I am reading your arcticle from Japan being imprressed by and appreciating for your greatest experiment of "roti canai". I have had a kind of yearning for making roti canai since I visited Malaysia for the first time. Your achievement helps me tremendously and many many thanks to your sharing, I finally could make my first roti canai ever in my life! I could not thank you enough. I am enjoying practicing flip-flopping dough.
But at the same time I have some questions about roti canai/prata.

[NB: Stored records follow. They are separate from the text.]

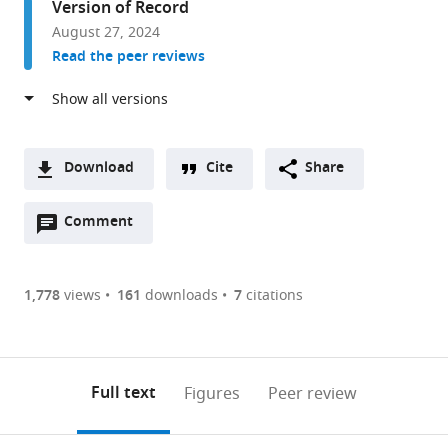
Version of Record
and
August 27, 2024
Pathology,
Read the peer reviews
Uppsala
University
and
Science
for
Download
Cite
Share
Life
A
Laboratory,
Open
two-
Comment
(link
Downloads
Sweden
annotations
part
to
Article PDF
(there
list
download
are
of
the
1,778
views
161
downloads
7
citations
Figures PDF
currently
links
article
0
to
as
annotations
download
PDF)
(links
Open citations
on
the
Full text
Figures
Peer review
to
this
article,
Mendeley
open
page).
or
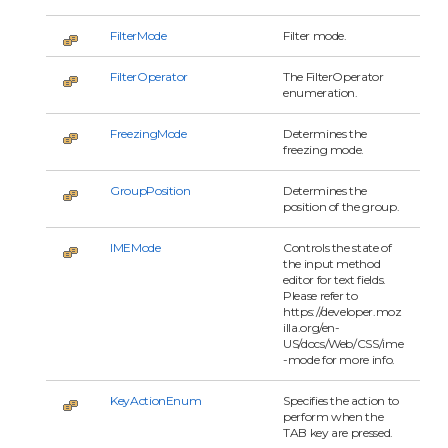
FilterMode
Filter mode.
FilterOperator
The FilterOperator
enumeration.
FreezingMode
Determines the
freezing mode.
GroupPosition
Determines the
position of the group.
IMEMode
Controls the state of
the input method
editor for text fields.
Please refer to
https://developer.moz
illa.org/en-
US/docs/Web/CSS/ime
-mode for more info.
KeyActionEnum
Specifies the action to
perform when the
TAB key are pressed.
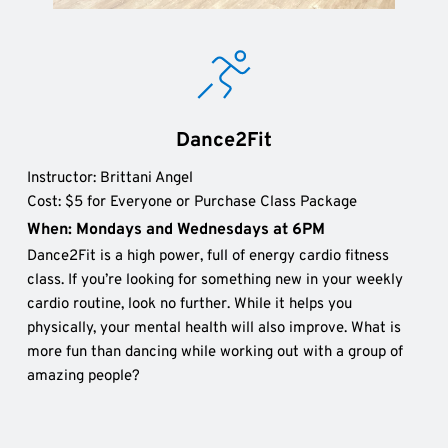
Dance2Fit
Instructor: Brittani Angel 
Cost: $5 for Everyone or Purchase Class Package
When: Mondays and Wednesdays at 6PM
Dance2Fit is a high power, full of energy cardio fitness 
class. If you’re looking for something new in your weekly 
cardio routine, look no further. While it helps you 
physically, your mental health will also improve. What is 
more fun than dancing while working out with a group of 
amazing people?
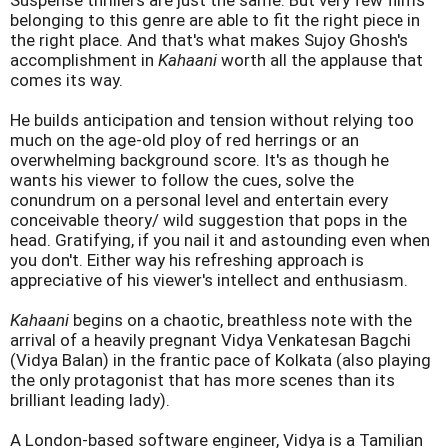
Suspense thrillers are just the same. But very few films
belonging to this genre are able to fit the right piece in
the right place. And that's what makes Sujoy Ghosh's
accomplishment in
Kahaani
worth all the applause that
comes its way.
He builds anticipation and tension without relying too
much on the age-old ploy of red herrings or an
overwhelming background score. It's as though he
wants his viewer to follow the cues, solve the
conundrum on a personal level and entertain every
conceivable theory/ wild suggestion that pops in the
head. Gratifying, if you nail it and astounding even when
you don't. Either way his refreshing approach is
appreciative of his viewer's intellect and enthusiasm.
Kahaani
begins on a chaotic, breathless note with the
arrival of a heavily pregnant Vidya Venkatesan Bagchi
(Vidya Balan) in the frantic pace of Kolkata (also playing
the only protagonist that has more scenes than its
brilliant leading lady).
A London-based software engineer, Vidya is a Tamilian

1. Do professional prata men usually put more Ghee/Butter or vegetable oil in dough than your recipe? Because at my first attempt, I used vegitable oil just as much as following your instruction (Enriched version). But it crucially lacks richness and sweet aroma compared to the street roti canai in Malaysia. So, at second attempt I put in Ghee in dough. This time, it smelled good and rich with slightly sweet flavour of Ghee, but I thought it is still not enough mild and soft. After heating the dough on the pan, it became like "hard and dried out". Please refer to the attahced image. But at this time I used again vegetable oil for flip-flopping (Because in Japan Ghee is more expensive...)
2. Do you possibly know how to cook "redish dip sauce (with green beans?)" which is ALWAYS served with roti canai? I' am trying to find the recipe online, but I could not reach the right one... It is another biggest mistery of roti canai. I don't think it is chicken curry.